** Problem to work on **
Reproduce all of the entries character for character, while leaving out any pictures they contain.

Excerpts from a dataset
************

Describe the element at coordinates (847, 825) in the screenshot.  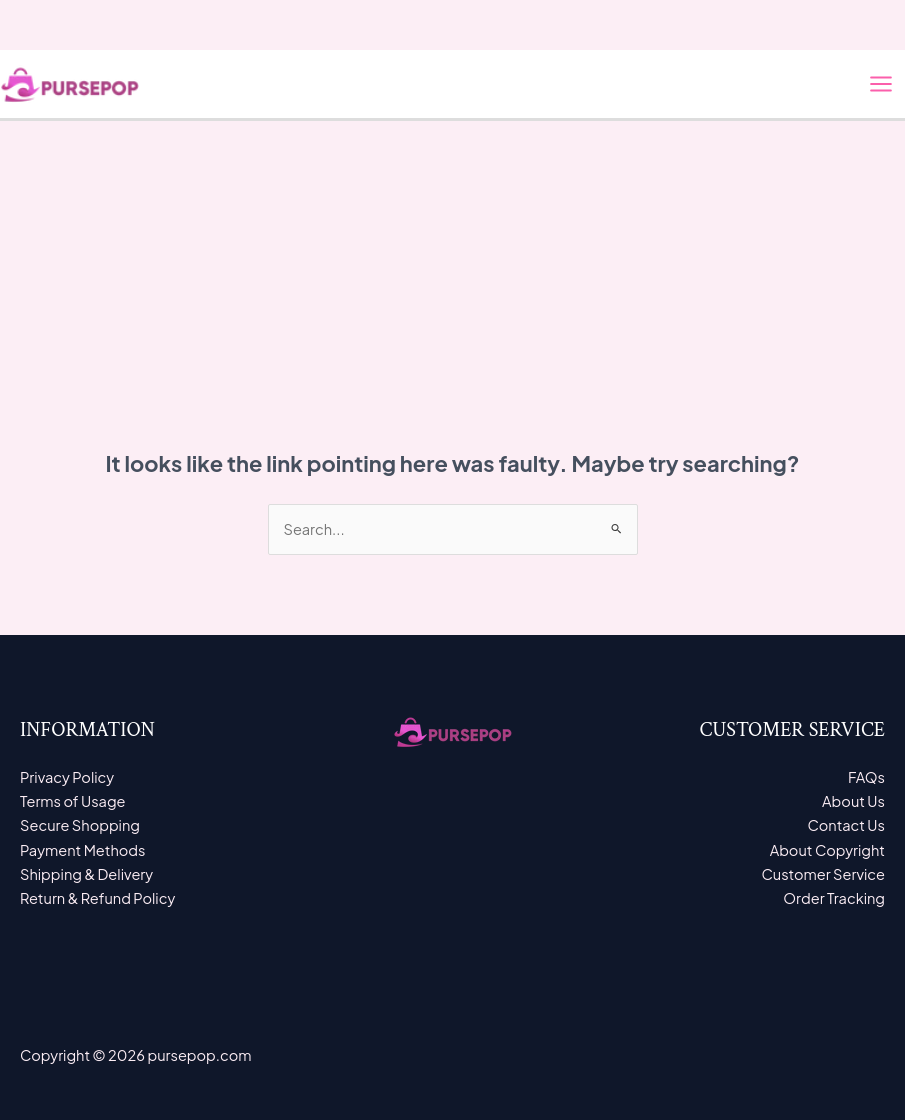
I see `Contact Us` at that location.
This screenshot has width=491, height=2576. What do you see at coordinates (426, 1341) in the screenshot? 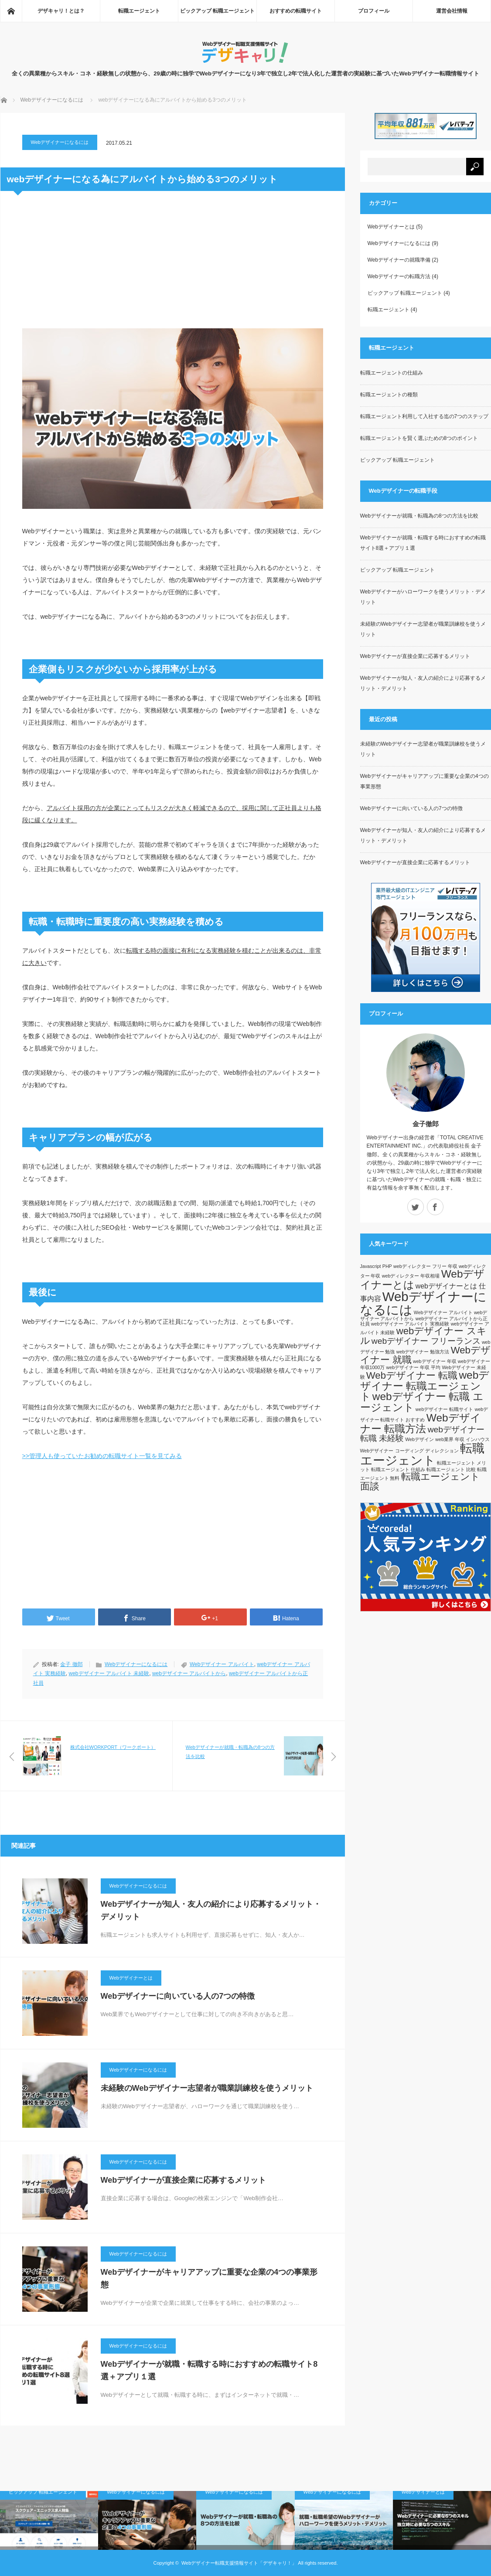
I see `webデザイナー フリーランス` at bounding box center [426, 1341].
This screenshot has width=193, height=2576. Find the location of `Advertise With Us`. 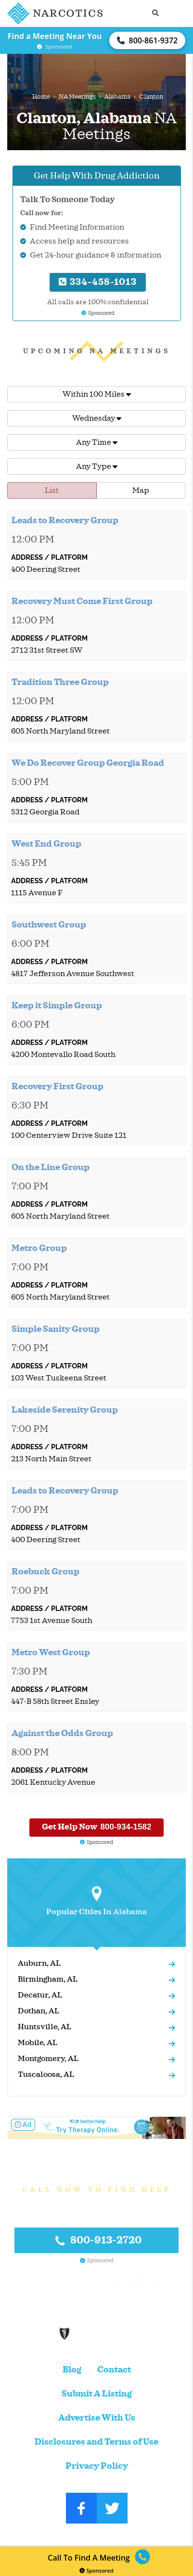

Advertise With Us is located at coordinates (96, 2417).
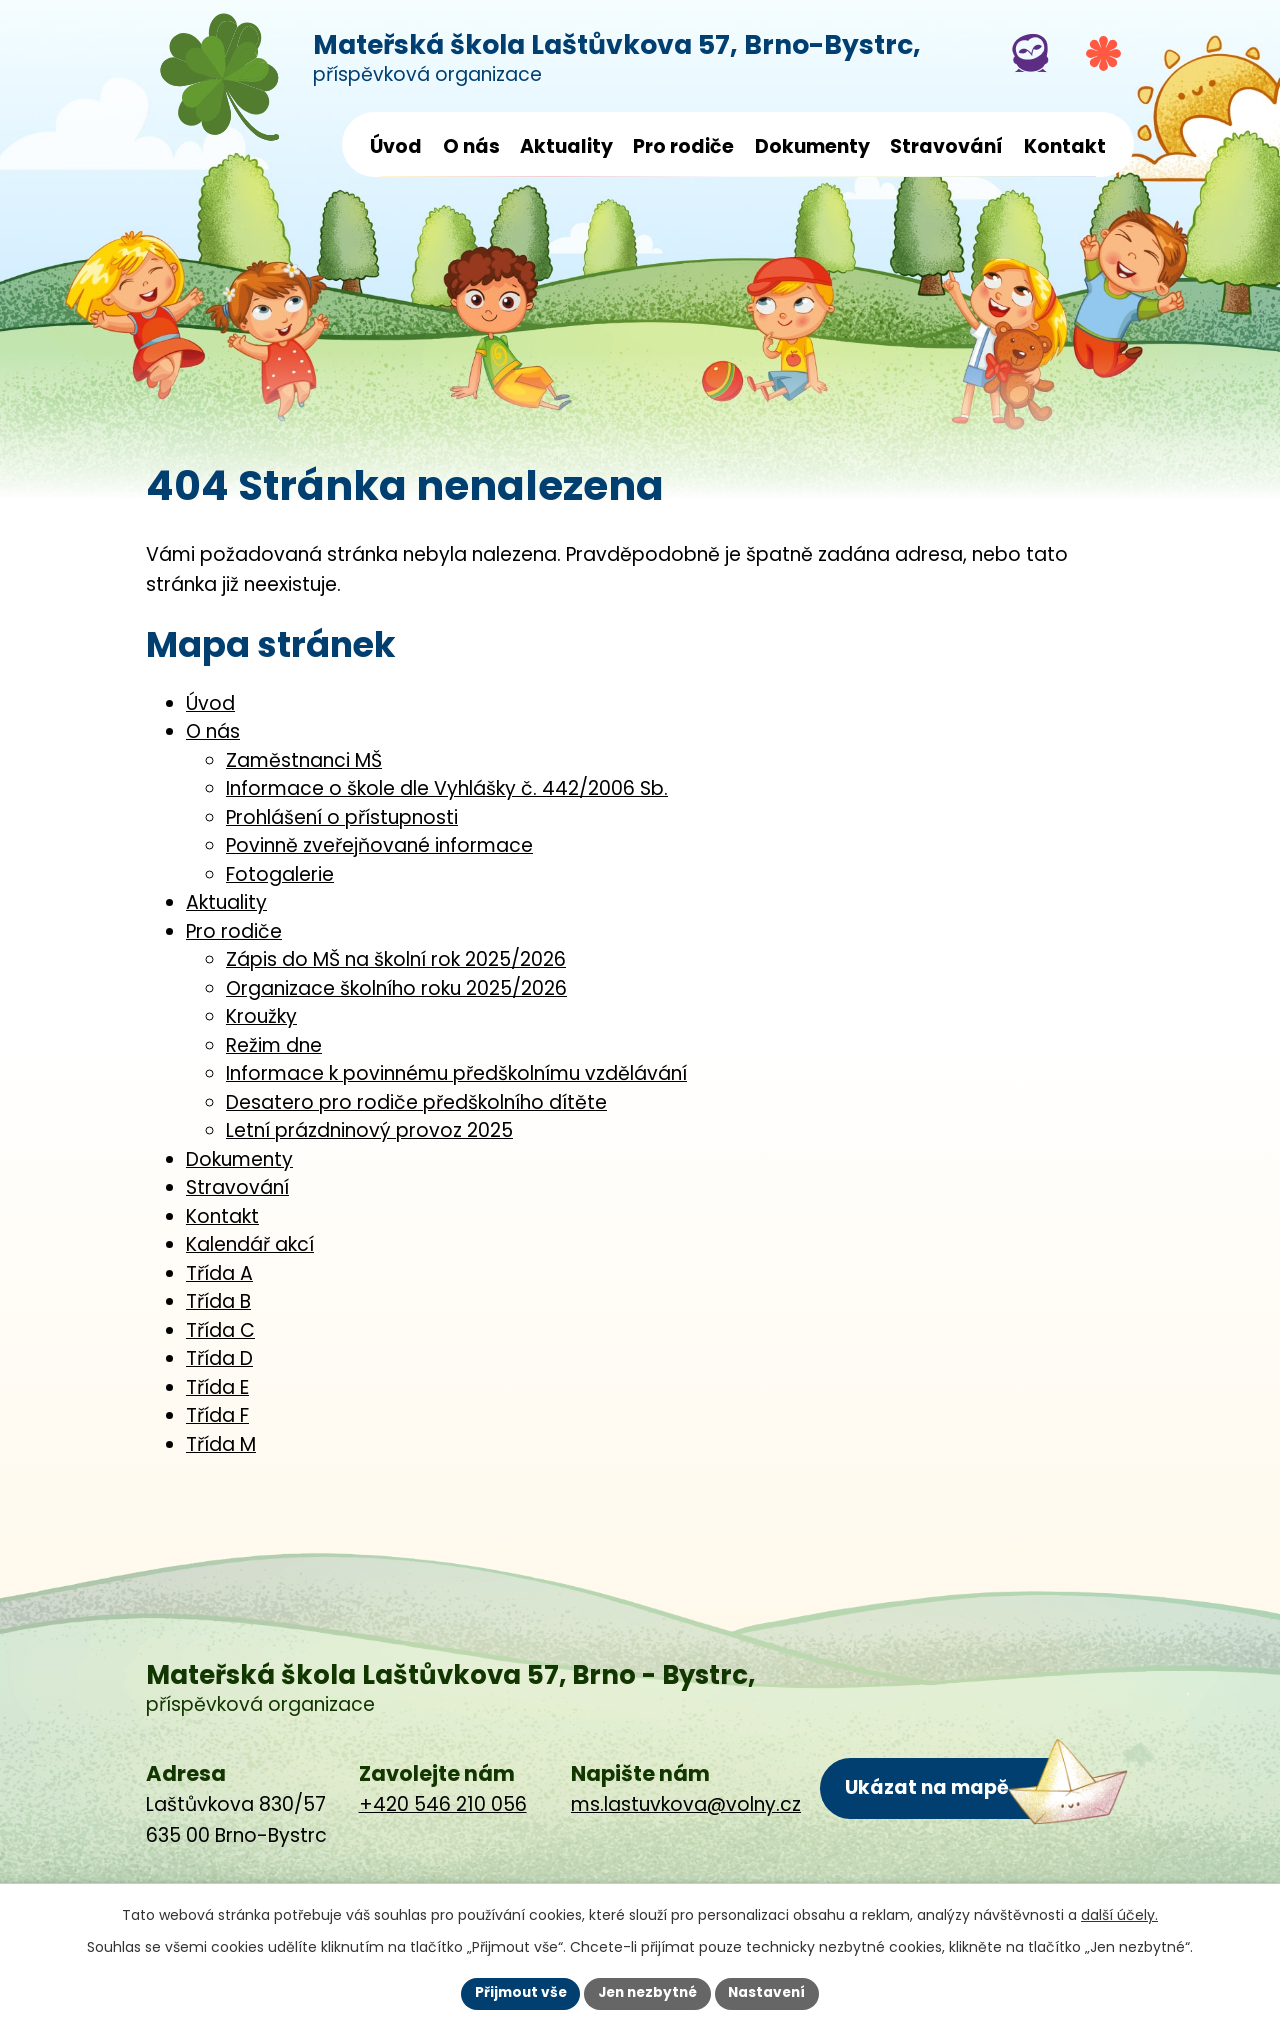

************

** Result below **
Describe the element at coordinates (847, 825) in the screenshot.  
I see `Contact Us` at that location.
This screenshot has width=491, height=2576. What do you see at coordinates (426, 1341) in the screenshot? 
I see `webデザイナー フリーランス` at bounding box center [426, 1341].
This screenshot has width=193, height=2576. Find the location of `Advertise With Us`. 

Advertise With Us is located at coordinates (96, 2417).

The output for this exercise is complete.